Любят вас красавицы.
Только времечко накатит --
хоть бы клок с худой овцы.
Думать надо. Но не вслух.
Место знай. А то, известно,
жареный придет петух,
наклюет больное место.
А они танцуют, пьют.
И подружек обнимают.
И меня -- напрасный труд --
слышат, не воспринимают.
Да и я, в конце концов,
ведь не вовсе старый дядя...
Что же поскучнел лицом,
на чужую юность глядя?
Их покуда не печет.
А петух в чужой оградке.
Топчет кур. И жизнь течет.
Бьет ключом. И все в порядке.
Воспоминание о чистом листе
Разве мама хотела такого?
Желто-серого, полуседого
и всезнающего, как змея..."
В. Ходасевич.
Душа парит.

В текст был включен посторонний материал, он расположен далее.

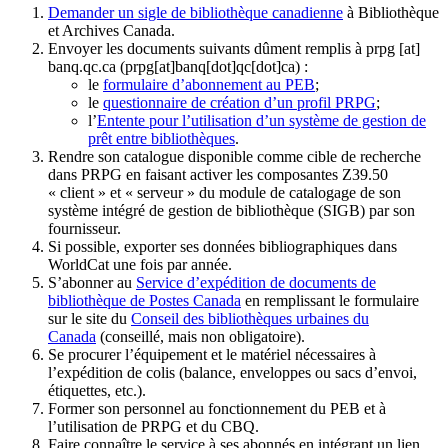
Demander un sigle de bibliothèque canadienne
à Bibliothèque
et Archives Canada.
Envoyer les documents suivants dûment remplis à
prpg
[at]
banq.qc.ca
(prpg[at]banq[dot]qc[dot]ca)
:
le
formulaire d’abonnement au PEB
;
le
questionnaire de création d’un profil PRPG
;
l’
Entente pour l’utilisation d’un système de gestion de
prêt entre bibliothèques
.
Rendre son catalogue disponible comme cible de recherche
dans PRPG en faisant activer les composantes Z39.50
« client » et « serveur » du module de catalogage de son
système intégré de gestion de bibliothèque (SIGB) par son
fournisseur
.
Si possible, exporter ses données bibliographiques dans
WorldCat une fois par année.
S’abonner au
Service d’expédition de documents de
bibliothèque de Postes Canada
en remplissant le formulaire
sur le site du
Conseil des bibliothèques urbaines du
Canada
(conseillé, mais non obligatoire).
Se procurer l’équipement et le matériel nécessaires à
l’expédition de colis (balance, enveloppes ou sacs d’envoi,
étiquettes, etc.).
Former son personnel au fonctionnement du PEB et à
l’utilisation de PRPG et du CBQ.
Faire connaître le service à ses abonnés en intégrant un lien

Да тянет тело
на камни грешные земли.
Взрастая в годы беспредела,
я стал мудрей самой змеи.
Такие бушевали бури,
но как-то надо было жить:
рука, привычная к цензуре,
и посейчас еще дрожит.
На эшафоте превращений
душа взыскует и кричит.
А мозг боится откровений
и настороженно молчит.
Гитара в трассовом балке
Ах, романтика Дивное дело!
Волосатик гитару берет,
и душа, отделившись от тела,
устремляется в горний полет.
ГТ-Т задремал у порога,
холодком набухает металл.
Завтра ляжет под траки дорога,
а пока отдыхает -- устал.
Плитка в нашем балке ошалела,
как проклятая, воздух печет.
Но душа отделилась от тела.
А жара в Заполярье не в счет.
Заполярно сидим, наливаем,
каждый в меру и жажды, и сил,
заполярно себе напеваем,
аккуратно, не голосим.
Как-то память устроена странно:
наплывает опять перебор.
Замело ту далекую трассу,
та гитара звенит до сих пор.
Как в юности голос кукушки
Кукушка голосом чиста,
печальница лесов,
поет и плачет не с листа,
а посреди листов.
Не разобрать и не понять,
о чем она поет.
Но стоит голову поднять,
и начинаешь счет...
Моментальное фото
В клетушке непарадной,
где тишина живет,
за старым аппаратом
старик фотограф ждет.
От старческого шарма
как будто свет в окне.
Посадит перед ширмой,
колдует в стороне.
Снимает фас и профиль,
выходит -- ничего.
Работа между прочим
и больше ничего.
Красивы -- некрасивые.
Подчас -- наоборот.
Не требует спасибо,
недорого берет.
Подправит чью-то внешность,
а после рад, чудак.
Дарит почти что вечность,
и все почти за так.
* * *
На то она киноактриса --
чужие говорит слова,
рискует там, где нету риска,
она и мертвая -- жива.
Горюет милыми слезами,
как будто вправду что болит.
А кто-то плачет в темном зале
светло и горестно, навзрыд.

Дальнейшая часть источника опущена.